'Fez alguns investimentos no escritório', diz amiga sobre planos para o futuro da dentista desaparecida em Santa Maria


Márcia Severo conta que esteve com Bárbara Machado Padilha na tarde de sábado (10), mas não percebeu nenhuma atitude incomum na colega. ‘Fiquei e estou muito chocada’, afirma. Bárbara Padilha esteve com a amiga Márcia na tarde de sábado (10), antes do desaparecimento
Márcia Severo/Arquivo Pessoal
Uma das últimas pessoas a encontrar a dentista Bárbara Machado Padilha, que desapareceu em Santa Maria, na Região Central, no último sábado (10), foi a amiga e colega de profissão Márcia Severo. Elas se encontraram por volta das 13h30 do mesmo dia, quando Márcia foi ao consultório de Bárbara, em Tupanciretã, para atender a dois pacientes.
Segundo Márcia, a dentista recorria a ela para casos de implantes, sua especialidade, e as duas conversaram sobre assuntos de trabalho e carreira.
“Ela tinha planos pro futuro com o marido. E, inclusive, fez alguns investimentos no escritório”, conta Márcia.
A amiga relatou ainda que Bárbara havia manifestado a intenção de construir uma casa, no começo do ano, e comprou um scanner odontológico recentemente.
A dentista é considerada desaparecida desde as 19h daquele dia. Moradora de Tupanciretã, foi vista pela última vez em Santa Maria, a 90 km de distância da cidade de origem, na noite de sábado (10). De acordo com o delegado Sandro Meinerz, a dentista contratou uma corrida particular, com um motorista de aplicativo, para ir até a cidade, e não foi mais localizada.
Bárbara Machado Padilha de 32 anos está desaparecida desde o sábado (10)
Divulgação / Polícia Civil
Trabalho, conversas e foto juntas
De acordo com Márcia, os colegas de faculdade estão apreensivos e chocados com tudo. A situação é incompatível com a personalidade de Bárbara, considerada por ela responsável e tranquila. Nem mesmo no dia do sumiço houve nada que chamasse sua atenção.

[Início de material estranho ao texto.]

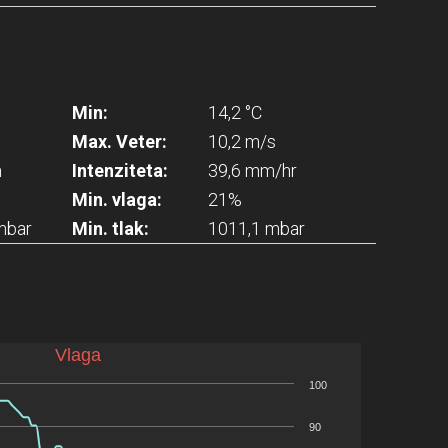
Min:
14,2 °C
Max. Veter:
10,2 m/s
m
Intenziteta:
39,6 mm/hr
Min. vlaga:
21%
mbar
Min. tlak:
1011,1 mbar
Vlaga
100
90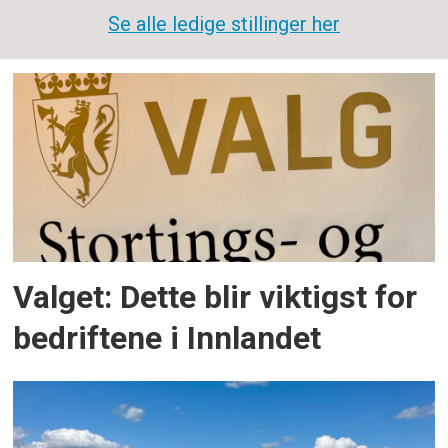
Se alle ledige stillinger her
Valget: Dette blir viktigst for
bedriftene i Innlandet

“Notei ela um pouquinho mais quieta, mas sempre achei uma pessoa mais introspectiva. Não era muito extrovertida. Mas depois se soltou e, antes de ir embora, pediu pra tirar uma foto para postar no Instagram”, relata Márcia.
A foto foi postada e repostada. Por volta das 16h30, Márcia recolheu os materiais, guardou no carro e se despediram.
Ela retornou a Panambi, onde mora, a cerca de 115 km, e diz que só soube do desaparecimento da amiga às 9h do dia seguinte com uma ligação da mãe de Bárbara.
“Tinha zero noção. Para mim, estava normal, calma, tranquila. Não parecia nervosa”, acrescenta.
Márcia e Bárbara foram colegas na Universidade Franciscana (UFN), em Santa Maria. Ela descreve a amiga como uma pessoa inteligente, atenciosa, uma das melhores alunas da turma.
“Os pacientes gostam muito dela. É bem educada, bem ligada à família. Indo bem profissionalmente. Nunca fiquei sabendo que tivesse conflito com ninguém”, pontua.
Câmeras de segurança mostram Bárbara saindo de uma loja de conveniência em Santa Maria
Mobilização
Os amigos iniciaram uma mobilização para buscar informações sobre o desaparecimento. Até a noite desta segunda-feira (12), porém, a Polícia Civil continuava as buscas por Bárbara.
A última imagem dela é de câmeras de segurança de um posto de combustíveis onde ela desembarcou para comprar água e chocolate. Depois de sair do posto, porém, desceu em direção à Rua Oswaldo Cruz, margeando um viaduto pela parte de baixo, e não foi mais vista.
A polícia percorreu a região, mas não encontrou outras câmeras de segurança que mostrassem Bárbara. O sigilo das mensagens da dentista foi quebrado, mas a polícia não encontrou nenhuma pista do desaparecimento.
“Eu não tenho nenhuma ideia. Fiquei e estou muito chocada com o desaparecimento. Realmente nunca pensei que ela fosse sair sem avisar ninguém ou algo do tipo”, conclui Márcia.
Qualquer informação sobre a dentista pode ser repassada à polícia pelo telefone 55-3221-2809.